About the first failure, is it somehow possible that files in Alpine are not case-sensitive? Although that sounds like something very fundamental to Unix that shouldn't be different.
ping @nekopsykose (Alpine Linux maintainer), maybe they know something about it :/
About the first failure, is it somehow possible that files in Alpine are not case-sensitive?
that's a filesystem thing and nothing in this case has casefolding
running them locally they all pass, funny..
ah, it's flaky. it toggles between:
failures:
panic_guard::tests::test_nested_callback_hook_restored
panic_guard::tests::test_nested_callback_with_panic
failures:
panic_guard::tests::test_callback_called_before_panic_hook
panic_guard::tests::test_callback_called_on_drop
panic_guard::tests::test_callback_called_once_only_panic
panic_guard::tests::test_nested_callback
panic_guard::tests::test_nested_callback_hook_restored
panic_guard::tests::test_nested_callback_with_panic
this just sounds like some ordering that is broken
ah. the reason they cascade like that is because your mutex doesn't unlock on fail. so whatever test fails first, causes the rest to fail on lock (poisoned dead mutex)
the first failure is always
---- panic_guard::tests::test_callback_called_before_panic_hook stdout ----
thread 'panic_guard::tests::test_callback_called_before_panic_hook' panicked at 'assertion failed: `(left == right)`
left: `["cleanup", "hook", "hook", "hook"]`,
right: `["cleanup", "hook"]`', src/panic_guard.rs:135:9
--- panic_guard::tests::test_nested_callback_hook_restored stdout ----
thread 'panic_guard::tests::test_nested_callback_hook_restored' panicked at 'assertion failed: `(left == right)`
left: `["inner inner cleanup", "inner cleanup", "outer hook", "outer hook"]`,
right: `["inner inner cleanup", "inner cleanup", "outer hook"]`', src/panic_guard.rs:214:9
etc. seems that something races appending
i don't know how to fix that, but maybe you have a clue.
your mutex doesn't unlock on fail
the default Mutex
cannot unlock on a thread panic (what your failures do), it always gets poisoned. you should see if there's another implementation :)

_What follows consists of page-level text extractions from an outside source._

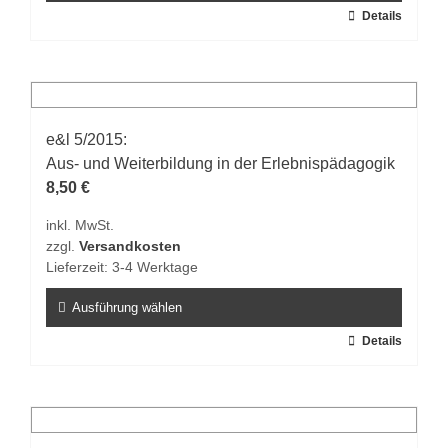
werden
Dieses
Details
Produkt
weist
mehrere
Varianten
auf.
e&l 5/2015:
Die
Aus- und Weiterbildung in der Erlebnispädagogik
Optionen
8,50
€
können
inkl. MwSt.
auf
zzgl.
Versandkosten
der
Lieferzeit:
3-4 Werktage
Produktseite
gewählt
Ausführung wählen
werden
Dieses
Details
Produkt
weist
mehrere
Varianten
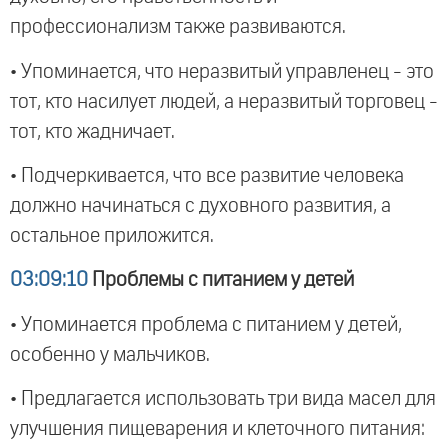
профессионализм также развиваются.
• Упоминается, что неразвитый управленец - это
тот, кто насилует людей, а неразвитый торговец -
тот, кто жадничает.
• Подчеркивается, что все развитие человека
должно начинаться с духовного развития, а
остальное приложится.
03:09:10
Проблемы с питанием у детей
• Упоминается проблема с питанием у детей,
особенно у мальчиков.
• Предлагается использовать три вида масел для
улучшения пищеварения и клеточного питания:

Thanks! Yeah, the poisoning is kind of on purpose, if it happens then something is wrong anyway so I didn't bother cleaning it up.

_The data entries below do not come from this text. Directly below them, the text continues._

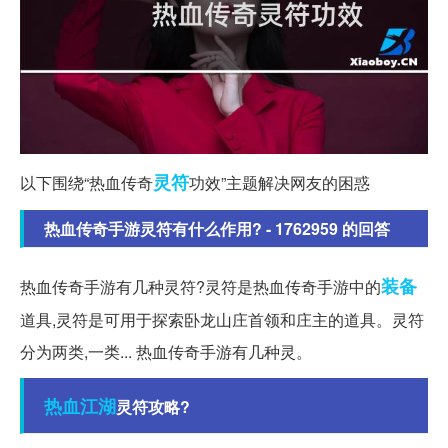
灵符
以下围绕“热血传奇
功效”主题解决网友的困惑
热血传奇手游灵符有什么作用? - 1762959 的回答
装备
热血传奇手游有几种灵符?灵符是热血传奇手游中的
道具,灵符是可用于探索卧龙山庄首领和庄主的道具。灵符
分为两类,一类... 热血传奇手游有几种灵。
热血江湖
灵符攻略?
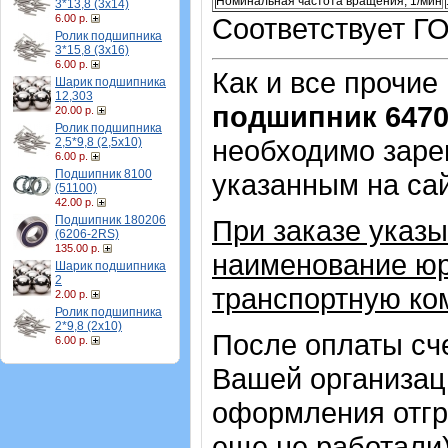
Номинальная частота вращения, 1/мин
3*13,8 (3х14)
6.00 р.
Соответствует Г
Ролик подшипника
3*15,8 (3х16)
6.00 р.
Как и все прочие
Шарик подшипника
12,303
подшипник 647
20.00 р.
Ролик подшипника
необходимо зарег
2,5*9,8 (2,5х10)
6.00 р.
Подшипник 8100
указанным на са
(51100)
42.00 р.
Подшипник 180206
При заказе указы
(6206-2RS)
135.00 р.
наименование юр
Шарик подшипника
2
транспортную ко
2.00 р.
Ролик подшипника
2*9,8 (2х10)
После оплаты сч
6.00 р.
Вашей организац
оформления отгр
еще не работали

I don't really know what's happening there that's causing the callbacks to be called multiple times. Maybe I'm doing something stupid with the locking/calls
mutex inside the callbacks.
Yeah, the poisoning is kind of on purpose, if it happens then something is wrong anyway so I didn't bother cleaning it up.
that makes sense. just a little noisy, but the first failure is all that mattered anyway.

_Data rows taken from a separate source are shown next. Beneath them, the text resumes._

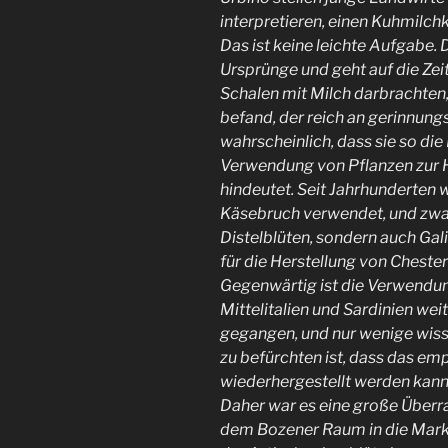
interpretieren, einen Kuhmilch
Das ist keine leichte Aufgabe. 
Ursprünge und geht auf die Zei
Schalen mit Milch darbrachten,
befand, der reich an gerinnung
wahrscheinlich, dass sie so die
Verwendung von Pflanzen zur H
hindeutet. Seit Jahrhunderten w
Käsebruch verwendet, und zwar
Distelblüten, sondern auch Gal
für die Herstellung von Cheste
Gegenwärtig ist die Verwendung
Mittelitalien und Sardinien weit
gegangen, und nur wenige wisse
zu befürchten ist, dass das em
wiederhergestellt werden kann,
Daher war es eine große Überra
dem Bozener Raum in die Mark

Could this be resolved now? I believe the panic_guard
tests shouldn't fail anymore after an update to rustc
, and app_state::tests::test_case_sensitive_mode_change
should have been fixed in 8cadf56d5a835da844c70c54f026a22f6c640c8f.
Are you planning to create a release soon? It would be nice to activate the tests again along with it 😊
Ah yes I didn't realize that I would need to make a new release. However, these panic guard test failures still seem to appear with rustc version 1.77, both on develop
and master
:weary: I will really need to try and address this.
I can only reproduce this on my work computer (ubuntu 22) but not on my laptop (fedora 39), and it only happens occasionally. It happens a little bit more often if I force a re-link by removing the unit test binary, like
rm target/debug/deps/tere-25a48097920d5416 && cargo test
(the name of the binary is shown in the first few lines of the output of cargo test)
This suggests that it can have something to do with the CPU being busy, which would make sense as this seems to be due to a race condition.
@timon-schelling re: https://github.com/mgunyho/tere/pull/104#issuecomment-2343019105
Do you know what the environment (distro / rustc version) in the codespace is? I would like to investigate this if it can be reliably reproduced. I tried now on Debian 11 (in a container) and there at least the issue doesn't appear.
I tried this also with an Alpine Linux container (using Distrobox) and I can't reproduce it there either (on my laptop, which I mentioned above that I couldn't reproduce anyway).
Okay, I was able to confirm that it's a data race issue by running the thread sanitizer. I installed the nightly toolchain, and then run with
RUSTFLAGS="-Zsanitizer=thread" cargo +nightly test --target=x86_64-unknown-linux-gnu
and it reports data races in those tests. That shouldn't happen in safe Rust...
I'm unable to reproduce this, tried on multiple codespaecs and my nix machine. But the codespace I head the issue on head rustc 1.83.0-nightly (c2f74c3f9 2024-09-09).
and it reports data races in those tests. That shouldn't happen in safe Rust...
I guess a library that is using some unsafe code dose not have a save api?
RUSTFLAGS="-Zsanitizer=thread" cargo +nightly test --target=x86_64-unknown-linux-gnu
But I don't see any non std or tere line in the warning. 🤔
The panic_guard
module only uses std::sync::Arc
and Mutex
. I don't exactly know how the test are run, but I suppose messing with the panic hook in multiple tests running in parallel is pretty unusual, and maybe during a panic (where I'm doing stuff) some of the safety guarantees don't apply.
But I will try to investigate with an MWE to see if this is truly a bug in std.
Hello! 🐻
I've been trying to package
tere
for Alpine Linux and I created a merge request here: https://gitlab.alpinelinux.org/alpine/aports/-/merge_requests/49128As you can see from the failed pipelines, some tests are failing:
Also, I get the following failures even though I skip that one test:
I am skipping these tests for now since I am not sure what is happening there.
Weirdly enough, all the tests (including those ones) pass on Arch Linux.
Let me know if I can provide more info to debug this.
Thanks for this great tool! 💯